The Pentagon is investigating charges that senior Navy officials “adversely affected the independence” of an internal probe into the “career paths” of those who claim to be victims of sexual assault.
The Department of Defense Inspector General said Wednesday that it is launching the inquiry after receiving “hotline allegations.” Carolyn Hantz, an official within the Pentagon’s primary watchdog, disclosed the opening of the investigation in a letter her naval counterparts.
“This evaluation will include but is not limited to reviewing relevant supporting documentation and interviews with personnel from the Naval Audit Service, Department of the Navy Office of General Counsel, and Naval Inspector General,” Hantz said.
The disclosure came the same day that the Department of Defense reported an increase last year in allegations of sexual assault at the U.S. Naval and Army academies.

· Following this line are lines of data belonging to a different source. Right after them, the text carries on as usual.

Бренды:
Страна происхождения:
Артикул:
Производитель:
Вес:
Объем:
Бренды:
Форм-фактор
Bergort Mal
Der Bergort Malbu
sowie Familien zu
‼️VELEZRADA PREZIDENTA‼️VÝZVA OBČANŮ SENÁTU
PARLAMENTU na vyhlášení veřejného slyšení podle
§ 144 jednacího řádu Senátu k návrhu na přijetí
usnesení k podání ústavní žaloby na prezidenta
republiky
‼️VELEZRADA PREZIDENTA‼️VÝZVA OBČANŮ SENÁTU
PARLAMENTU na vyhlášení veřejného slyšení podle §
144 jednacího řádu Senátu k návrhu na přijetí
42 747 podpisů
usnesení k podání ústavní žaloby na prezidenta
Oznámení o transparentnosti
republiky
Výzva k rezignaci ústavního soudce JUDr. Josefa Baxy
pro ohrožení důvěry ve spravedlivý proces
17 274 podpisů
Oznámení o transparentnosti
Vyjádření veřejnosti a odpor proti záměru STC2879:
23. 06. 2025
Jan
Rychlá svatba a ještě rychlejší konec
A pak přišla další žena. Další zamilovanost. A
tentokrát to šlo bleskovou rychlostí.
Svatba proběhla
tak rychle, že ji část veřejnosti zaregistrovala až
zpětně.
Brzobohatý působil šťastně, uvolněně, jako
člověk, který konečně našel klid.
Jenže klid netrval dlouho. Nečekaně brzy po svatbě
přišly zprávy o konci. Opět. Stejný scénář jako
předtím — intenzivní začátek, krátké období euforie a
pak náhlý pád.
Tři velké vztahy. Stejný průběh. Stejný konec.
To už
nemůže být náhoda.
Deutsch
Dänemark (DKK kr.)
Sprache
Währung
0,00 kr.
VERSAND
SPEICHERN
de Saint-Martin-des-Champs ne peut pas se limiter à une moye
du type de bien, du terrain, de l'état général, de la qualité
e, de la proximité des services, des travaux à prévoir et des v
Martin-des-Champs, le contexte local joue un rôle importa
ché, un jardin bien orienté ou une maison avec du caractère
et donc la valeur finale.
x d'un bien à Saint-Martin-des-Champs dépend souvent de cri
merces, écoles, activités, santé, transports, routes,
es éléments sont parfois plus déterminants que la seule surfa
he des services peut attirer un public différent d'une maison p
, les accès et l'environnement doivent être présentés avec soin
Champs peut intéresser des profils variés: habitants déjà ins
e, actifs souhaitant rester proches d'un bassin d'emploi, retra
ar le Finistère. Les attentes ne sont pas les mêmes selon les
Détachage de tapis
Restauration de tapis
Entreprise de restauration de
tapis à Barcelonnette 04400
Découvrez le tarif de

It also comes in the wake of a scandal involving the Marine Corps and misogyny–specifically the non-consensual circulation of nude photos of servicewomen. The Corps is overseen by the Navy.
Sen. Kirsten Gillibrand (D-N.Y.) on Tuesday blasted Marine Corps Commandant Gen. Robert Neller, in a hearing before the Senate Armed Services Committee.
Long an advocate for military sexual assault victims, Gillibrand noted that there had been reports dating back to 2013 of servicewomen saying they were being harassed by partners within the branch.
“You have demanded that you maintain control of all these issues, but where is the accountability for failure?” Gillibrand asked Gen. Neller. “I am very concerned that this is part of a culture that is resulting in the high levels of sexual assault.”
“I don’t have a good answer for you,” Neller replied. “I’m not going to sit here and duck around this thing, I’m not. I’m responsible.”
“I know you’ve heard it before,” Neller added, “but we are going to have to change how we see ourselves and how we treat each other.”